═══ Source material ═══

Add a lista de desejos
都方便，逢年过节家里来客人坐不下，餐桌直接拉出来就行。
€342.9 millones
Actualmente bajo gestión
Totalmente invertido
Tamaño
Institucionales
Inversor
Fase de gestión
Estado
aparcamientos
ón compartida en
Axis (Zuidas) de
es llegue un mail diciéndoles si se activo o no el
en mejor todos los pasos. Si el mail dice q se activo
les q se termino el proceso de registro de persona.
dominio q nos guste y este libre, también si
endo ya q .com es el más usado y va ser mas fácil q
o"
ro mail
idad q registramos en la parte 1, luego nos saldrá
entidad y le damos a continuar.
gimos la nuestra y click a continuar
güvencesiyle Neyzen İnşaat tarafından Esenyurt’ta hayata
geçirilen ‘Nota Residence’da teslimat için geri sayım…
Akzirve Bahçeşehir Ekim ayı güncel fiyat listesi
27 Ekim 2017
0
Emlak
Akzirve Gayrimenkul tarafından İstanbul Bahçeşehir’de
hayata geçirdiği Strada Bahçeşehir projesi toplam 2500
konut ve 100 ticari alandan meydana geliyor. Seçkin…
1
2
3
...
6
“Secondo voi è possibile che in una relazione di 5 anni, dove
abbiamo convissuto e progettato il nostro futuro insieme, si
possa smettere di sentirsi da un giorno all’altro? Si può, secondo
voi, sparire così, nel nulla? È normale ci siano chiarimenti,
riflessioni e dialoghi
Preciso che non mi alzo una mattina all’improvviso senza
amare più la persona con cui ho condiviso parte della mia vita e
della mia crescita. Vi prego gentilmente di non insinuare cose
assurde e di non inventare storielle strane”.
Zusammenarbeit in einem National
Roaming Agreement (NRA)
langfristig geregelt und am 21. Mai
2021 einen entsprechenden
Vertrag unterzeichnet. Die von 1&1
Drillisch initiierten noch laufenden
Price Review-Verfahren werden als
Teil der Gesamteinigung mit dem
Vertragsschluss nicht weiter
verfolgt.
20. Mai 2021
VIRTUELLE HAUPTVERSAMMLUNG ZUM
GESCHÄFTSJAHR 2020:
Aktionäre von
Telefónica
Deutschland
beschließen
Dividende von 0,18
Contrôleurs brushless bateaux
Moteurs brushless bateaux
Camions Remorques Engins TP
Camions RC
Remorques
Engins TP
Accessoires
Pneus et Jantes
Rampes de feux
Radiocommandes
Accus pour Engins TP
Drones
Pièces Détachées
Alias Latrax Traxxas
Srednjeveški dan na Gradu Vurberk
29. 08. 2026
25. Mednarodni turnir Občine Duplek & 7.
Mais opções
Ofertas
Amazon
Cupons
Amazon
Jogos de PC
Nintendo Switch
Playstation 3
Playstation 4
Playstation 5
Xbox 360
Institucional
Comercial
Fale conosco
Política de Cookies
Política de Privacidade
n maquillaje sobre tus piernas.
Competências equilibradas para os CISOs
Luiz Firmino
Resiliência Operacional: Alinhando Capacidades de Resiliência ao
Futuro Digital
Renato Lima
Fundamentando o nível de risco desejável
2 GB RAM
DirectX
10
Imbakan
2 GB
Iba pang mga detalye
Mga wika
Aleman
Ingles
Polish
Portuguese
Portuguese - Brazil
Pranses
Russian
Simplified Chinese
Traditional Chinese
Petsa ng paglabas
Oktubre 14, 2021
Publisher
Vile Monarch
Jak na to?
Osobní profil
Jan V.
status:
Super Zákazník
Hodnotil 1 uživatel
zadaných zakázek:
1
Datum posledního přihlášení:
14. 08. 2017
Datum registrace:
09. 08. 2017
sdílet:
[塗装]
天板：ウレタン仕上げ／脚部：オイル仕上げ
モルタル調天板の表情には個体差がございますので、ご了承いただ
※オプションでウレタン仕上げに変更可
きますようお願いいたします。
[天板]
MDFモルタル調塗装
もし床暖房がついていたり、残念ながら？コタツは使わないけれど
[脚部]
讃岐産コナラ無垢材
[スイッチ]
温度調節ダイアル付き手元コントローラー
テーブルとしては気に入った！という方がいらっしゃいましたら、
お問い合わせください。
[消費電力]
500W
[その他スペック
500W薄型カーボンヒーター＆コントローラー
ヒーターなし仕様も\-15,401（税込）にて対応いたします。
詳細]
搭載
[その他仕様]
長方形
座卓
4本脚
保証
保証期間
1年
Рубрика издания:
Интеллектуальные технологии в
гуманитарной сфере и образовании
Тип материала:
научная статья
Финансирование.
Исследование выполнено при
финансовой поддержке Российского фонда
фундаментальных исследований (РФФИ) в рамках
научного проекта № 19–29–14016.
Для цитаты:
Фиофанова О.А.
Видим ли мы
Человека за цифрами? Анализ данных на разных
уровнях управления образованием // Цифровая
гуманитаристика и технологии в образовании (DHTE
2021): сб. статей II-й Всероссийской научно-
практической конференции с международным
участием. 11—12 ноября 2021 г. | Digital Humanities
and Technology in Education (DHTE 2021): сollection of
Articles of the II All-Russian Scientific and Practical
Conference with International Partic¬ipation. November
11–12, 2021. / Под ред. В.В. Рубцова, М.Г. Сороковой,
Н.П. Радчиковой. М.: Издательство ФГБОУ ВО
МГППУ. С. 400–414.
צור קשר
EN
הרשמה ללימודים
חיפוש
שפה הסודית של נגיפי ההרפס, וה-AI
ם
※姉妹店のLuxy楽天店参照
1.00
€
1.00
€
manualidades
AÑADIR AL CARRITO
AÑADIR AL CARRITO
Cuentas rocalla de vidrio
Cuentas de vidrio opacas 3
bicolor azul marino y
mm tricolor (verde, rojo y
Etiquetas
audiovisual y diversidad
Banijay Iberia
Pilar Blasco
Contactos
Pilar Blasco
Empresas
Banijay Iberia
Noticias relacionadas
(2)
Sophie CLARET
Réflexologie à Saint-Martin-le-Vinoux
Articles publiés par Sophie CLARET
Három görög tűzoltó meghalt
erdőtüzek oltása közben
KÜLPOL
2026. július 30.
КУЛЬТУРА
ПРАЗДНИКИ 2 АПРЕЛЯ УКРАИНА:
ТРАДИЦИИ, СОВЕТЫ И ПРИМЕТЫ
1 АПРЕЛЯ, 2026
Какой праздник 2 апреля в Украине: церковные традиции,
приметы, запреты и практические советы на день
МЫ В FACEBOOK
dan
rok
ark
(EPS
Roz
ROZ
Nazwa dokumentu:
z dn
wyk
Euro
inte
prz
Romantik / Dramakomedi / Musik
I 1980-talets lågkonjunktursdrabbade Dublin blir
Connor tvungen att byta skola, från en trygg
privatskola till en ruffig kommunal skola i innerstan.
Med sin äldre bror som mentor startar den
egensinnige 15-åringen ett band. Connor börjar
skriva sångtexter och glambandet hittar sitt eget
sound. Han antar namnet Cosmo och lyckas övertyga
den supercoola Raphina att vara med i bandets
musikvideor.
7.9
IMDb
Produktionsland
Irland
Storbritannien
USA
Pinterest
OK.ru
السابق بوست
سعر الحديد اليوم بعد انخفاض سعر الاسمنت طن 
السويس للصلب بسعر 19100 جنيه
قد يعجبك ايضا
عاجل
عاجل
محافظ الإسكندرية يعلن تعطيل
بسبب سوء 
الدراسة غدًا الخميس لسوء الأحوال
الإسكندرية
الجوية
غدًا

═══

> [What you are asked to do]:
Where a line of the records contains the word "الإسكندرية", copy that line.

> [Written response]:
محافظ الإسكندرية يعلن تعطيل
الإسكندرية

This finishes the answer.